Em formato mais enxuto que reúne 15 bares, o festival é realizado também em outras cidades mineiras, no chamado Circuito Minas. Neste ano, o evento já passou por Poços de Caldas, em março, e segue agora para Uberaba (de 13 de junho a 27 de junho), Ipatinga (22 de agosto a 5 de setembro) e Montes claros (12 a 26 de setembro). Já no ano que vem, estréia o Circuito Estrada Real, que inclui na maratona gastronômica as cidades de São João Del-Rei, Diamantina Juiz de Fora e Ouro Preto.   
 

Música e arte

Claro que a culinária é a grande vedete do festival, mas as atrações artísticas do Comida di Buteco dão um tempero a mais a essa festa. Dentro do Circuito de Arte e Cultura, que faz parte do cardápio do evento desde a segunda edição, os bares recebem atrações musicais que, neste ano, também chegaram a praças públicas nos finais de semana. Homenageando o compositor mineiro Ary Barroso, o Circutio de Arte e Cultura 2007 colocou em foco o samba de raiz e o choro, levando instrumentistas e grupos teatrais para dentro dos botecos.

Outro braço cultural, este nascido no ano passado, é o Arte no Banheiro, projeto que convida e seleciona artistas para criarem instalações nos banheiros dos bares participantes. Além de encher os olhos da clientela, as obras são avaliadas por um corpo de jurados especializado que seleciona cinco criações. Os artistas vencedores ganham uma exposição coletiva na Celma Albuquerque Galeria de Arte.

E é na festa A Saideira que o público fica sabendo quem foram os destaques do Comida di Buteco – dos artistas aos petiscos! Realizado no Espaço Funarte Casa do Conde, o encerramento da maratona, que neste ano aconteceu entre os dias 17 e 20 de maio, reúne todos os bares - última chance para quem não conseguiu provar as delícias oferecidas durante o evento. Animada pelas barraquinhas e shows, A Saideira é um momento de grande emoção para aqueles que durante 31 dias batalharam para satisfazer os clientes. Neste ano, os cinco melhores bares foram: Bar do Veio, Bar do João, Agosto Butiquim, Bar do Zezé, Köbes, Família Paulista e Bar da Cida.  Depois desse verdadeiro festim astronômico, agora é hora dos vencedores abrirem a derradeira cerveja para celebrar o feito e puxar inspiração porque no ano que vem, tem mais.

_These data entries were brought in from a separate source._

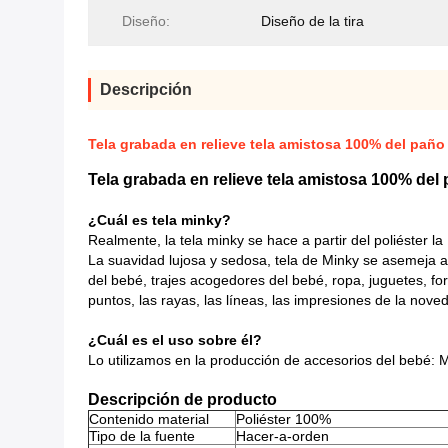
Diseño:
Diseño de la tira
Descripción
Tela grabada en relieve tela amistosa 100% del paño g
Tela grabada en relieve tela amistosa 100% del p
¿Cuál es tela minky?
Realmente, la tela minky se hace a partir del poliéster 
La suavidad lujosa y sedosa, tela de Minky se asemeja al
del bebé, trajes acogedores del bebé, ropa, juguetes, fo
puntos, las rayas, las líneas, las impresiones de la nove
¿Cuál es el uso sobre él?
Lo utilizamos en la producción de accesorios del bebé: M
Descripción de producto
Contenido material
Poliéster 100%
Tipo de la fuente
Hacer-a-orden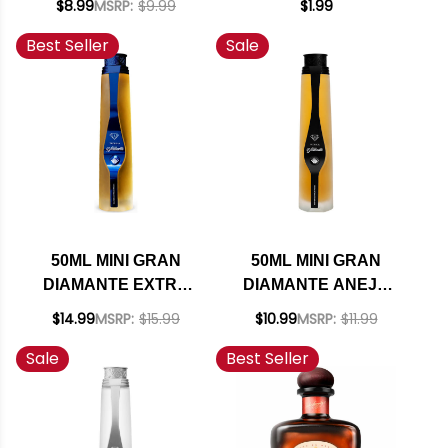
$8.99
MSRP:
$9.99
$1.99
LIQUEUR
Best Seller
Sale
50ML MINI GRAN
50ML MINI GRAN
DIAMANTE EXTRA
DIAMANTE ANEJO
ANEJO TEQUILA
TEQUILA
$14.99
MSRP:
$15.99
$10.99
MSRP:
$11.99
Sale
Best Seller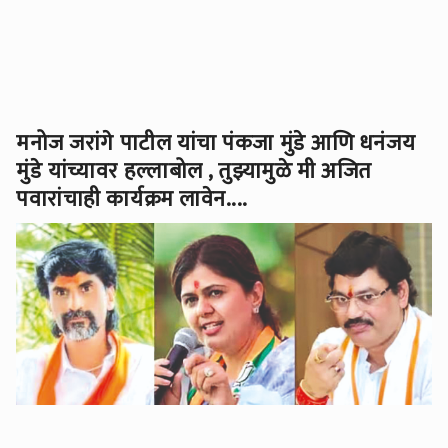
मनोज जरांगे पाटील यांचा पंकजा मुंडे आणि धनंजय
मुंडे यांच्यावर हल्लाबोल , तुझ्यामुळे मी अजित
पवारांचाही कार्यक्रम लावेन....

Bar Casa Cheia no Mercado Central de Belo Horizonte.


O tira-gosto campeão, Bar do Véio: Come Quieto (cabeça de lombro com creme de legumes, molho de abacaxi com hortelã e batatas).

Mesas na calçada, uma tradição dos frequentadores de boteco.


Mistura de boteco e mercearia típica de bairro, a receita da Mercearia do Lili no bairro Santo Antônio.

A combinação mais que perfeita: cerveja gelada e tira-gosto.


O ambiente do Bar Via Cristina e as suas 410 variedades de cachaças de todas as regiões de Minas Gerais.